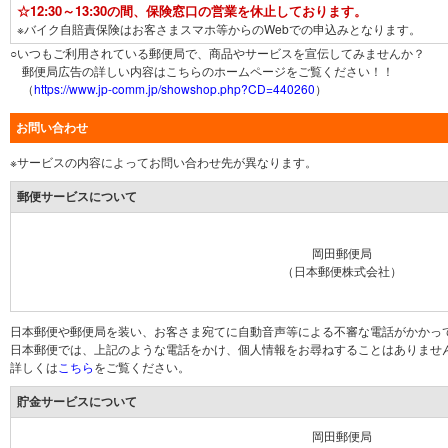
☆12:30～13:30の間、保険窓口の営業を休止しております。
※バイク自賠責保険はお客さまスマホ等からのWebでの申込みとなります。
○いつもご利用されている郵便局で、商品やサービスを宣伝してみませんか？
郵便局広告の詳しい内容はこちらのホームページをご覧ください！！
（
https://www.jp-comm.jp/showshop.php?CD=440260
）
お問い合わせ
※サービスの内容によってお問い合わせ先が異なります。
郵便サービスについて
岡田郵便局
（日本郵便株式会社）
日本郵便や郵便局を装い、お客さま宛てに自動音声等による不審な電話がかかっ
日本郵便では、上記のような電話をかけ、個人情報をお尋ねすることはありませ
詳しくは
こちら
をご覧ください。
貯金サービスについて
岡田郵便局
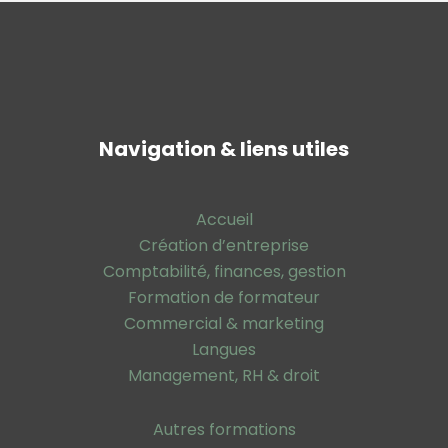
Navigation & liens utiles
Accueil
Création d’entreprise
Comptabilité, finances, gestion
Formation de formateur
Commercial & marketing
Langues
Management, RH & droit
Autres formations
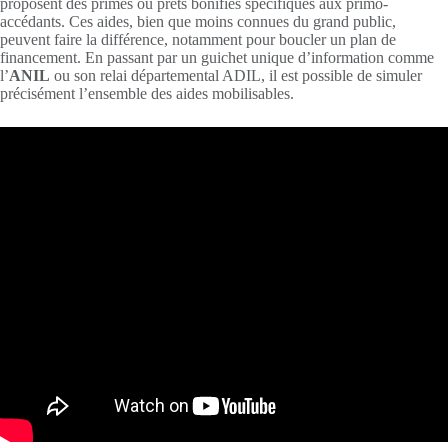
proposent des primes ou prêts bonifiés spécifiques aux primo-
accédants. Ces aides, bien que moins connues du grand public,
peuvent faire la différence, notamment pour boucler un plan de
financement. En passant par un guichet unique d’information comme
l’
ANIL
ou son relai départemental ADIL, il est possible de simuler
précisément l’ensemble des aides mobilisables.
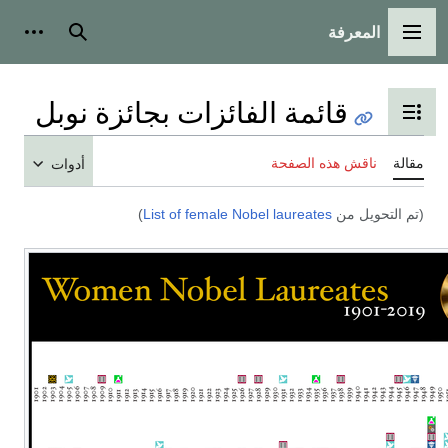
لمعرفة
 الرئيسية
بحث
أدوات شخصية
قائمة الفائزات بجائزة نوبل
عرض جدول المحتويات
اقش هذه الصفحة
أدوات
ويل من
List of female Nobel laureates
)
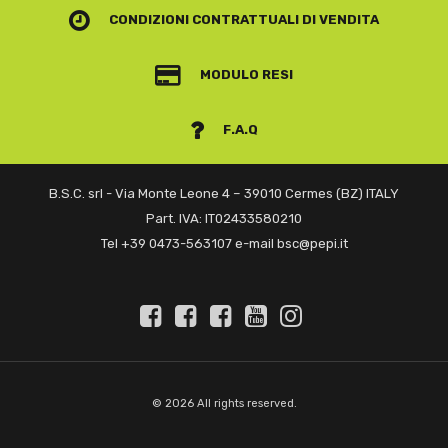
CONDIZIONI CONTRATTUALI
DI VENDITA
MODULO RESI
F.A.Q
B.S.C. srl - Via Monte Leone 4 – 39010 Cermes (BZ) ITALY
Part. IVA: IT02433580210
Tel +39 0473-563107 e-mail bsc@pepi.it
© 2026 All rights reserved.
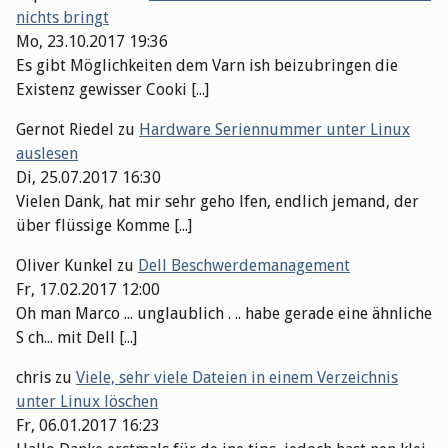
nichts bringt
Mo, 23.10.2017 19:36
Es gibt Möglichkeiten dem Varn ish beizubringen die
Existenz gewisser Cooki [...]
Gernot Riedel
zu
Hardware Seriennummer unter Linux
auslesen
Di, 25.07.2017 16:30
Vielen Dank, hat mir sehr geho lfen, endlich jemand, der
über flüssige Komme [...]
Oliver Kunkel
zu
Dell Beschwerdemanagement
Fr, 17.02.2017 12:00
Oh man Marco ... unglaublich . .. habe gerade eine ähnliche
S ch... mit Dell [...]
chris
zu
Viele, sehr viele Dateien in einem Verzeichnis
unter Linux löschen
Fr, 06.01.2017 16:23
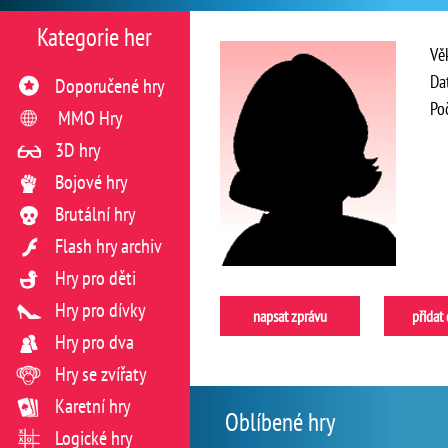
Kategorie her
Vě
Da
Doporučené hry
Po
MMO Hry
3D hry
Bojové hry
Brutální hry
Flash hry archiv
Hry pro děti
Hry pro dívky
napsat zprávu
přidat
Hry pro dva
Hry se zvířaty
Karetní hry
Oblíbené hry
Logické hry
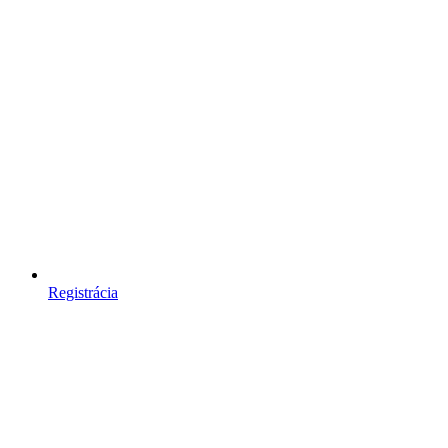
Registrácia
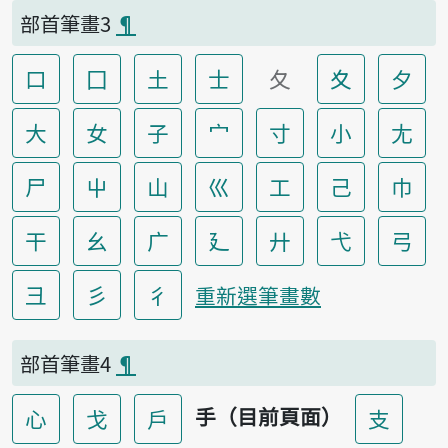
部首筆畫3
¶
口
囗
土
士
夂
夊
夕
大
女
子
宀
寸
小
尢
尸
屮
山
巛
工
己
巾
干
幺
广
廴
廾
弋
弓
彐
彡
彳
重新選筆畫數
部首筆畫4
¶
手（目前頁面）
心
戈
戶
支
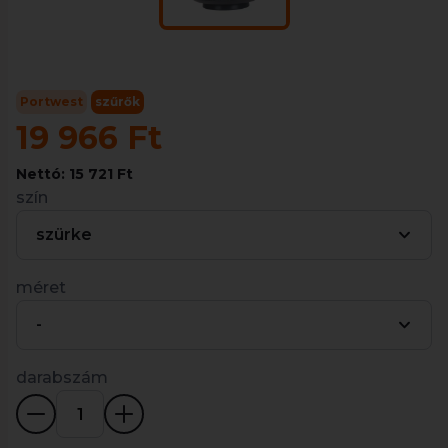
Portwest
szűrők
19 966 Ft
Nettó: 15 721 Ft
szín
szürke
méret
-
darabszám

---+---

What is required: Please find, in the entries above, every line where "aides" occurs, and copy it.

Expected output:
accédants. Ces aides, bien que moins connues du grand public,
précisément l’ensemble des aides mobilisables.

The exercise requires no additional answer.